Ambasciatore Guariglia, lei ha assunto le funzioni di Am­basciatore di Spagna e Andor­ra a maggio 2020, in piena emergenza sanitaria. Che si­tuazione ha trovato e come so­no andati i primi mesi del suo mandato?

È proprio così. Sono arrivato in Spagna mentre era in vigore il primo “stato d’allarme” e i viag­gi tra i due Paesi erano ancora estremamente difficoltosi. I pri­mi mesi di lavoro sono stati mol­to intensi. Il Presidente del Con­siglio italiano è venuto in visita a Madrid nel mese di luglio e il Presidente del Governo spagnolo si è recato a Roma nel mese di ottobre in occasione del Foro di Dialogo. Poi ci sono stati diversi incontri e scambi di visite a livel­lo di Ministri degli Esteri, ma an­che dell’Interno e della Difesa, e a livello di Presidenti delle Ca­mere.

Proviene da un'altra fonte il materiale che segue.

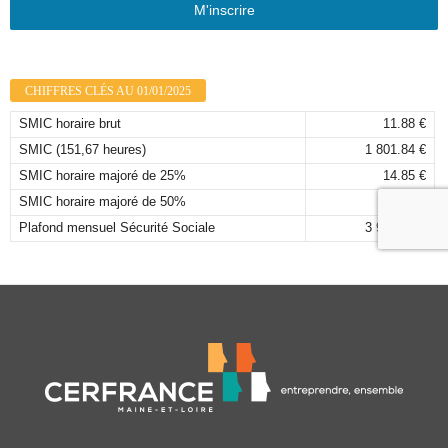
M'inscrire
CHIFFRES CLÉS AU 01/01/2025
SMIC horaire brut
11.88 €
SMIC (151,67 heures)
1 801.84 €
SMIC horaire majoré de 25%
14.85 €
SMIC horaire majoré de 50%
17.82 €
Plafond mensuel Sécurité Sociale
3 925,00 €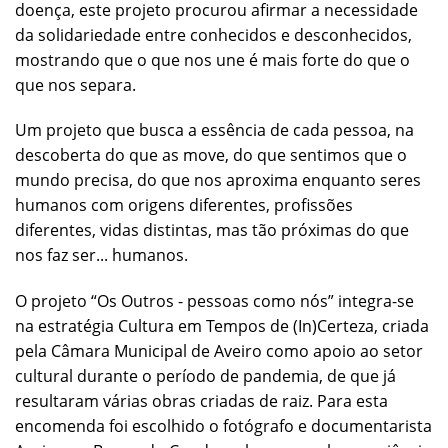
doença, este projeto procurou afirmar a necessidade
da solidariedade entre conhecidos e desconhecidos,
mostrando que o que nos une é mais forte do que o
que nos separa.
Um projeto que busca a essência de cada pessoa, na
descoberta do que as move, do que sentimos que o
mundo precisa, do que nos aproxima enquanto seres
humanos com origens diferentes, profissões
diferentes, vidas distintas, mas tão próximas do que
nos faz ser... humanos.
O projeto “Os Outros - pessoas como nós” integra-se
na estratégia Cultura em Tempos de (In)Certeza, criada
pela Câmara Municipal de Aveiro como apoio ao setor
cultural durante o período de pandemia, de que já
resultaram várias obras criadas de raiz. Para esta
encomenda foi escolhido o fotógrafo e documentarista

E, infine, il Vertice inter­governativo svoltosi a Palma di Maiorca il 25 novembre 2020, con la presenza dei due Presiden­ti di Governo e una decina di Mi­nistri da ambo i lati. Tutti incon­tri e visite, questi, che non si svolgevano da diversi anni: cre­do dunque che si possa parlare di risultati più che soddisfacenti per i rapporti tra i nostri Paesi!  Tra le cose che la pandemia ci ha insegnato c’è proprio l’im­portanza di lavorare assieme. In questo senso, il Vertice di Maior­ca ha rappresentato una signifi­cativa conferma della forte sinto­nia tra Roma e Madrid sulle prin­cipali sfide del nostro tempo, a cominciare dalla lotta al Covid-19. Il lavoro congiunto dei nostri due Paesi è stato determinante, tra l’altro, per gli importanti ri­sultati raggiunti a livello euro­peo, a partire dall’accordo sul “Next Generation EU”.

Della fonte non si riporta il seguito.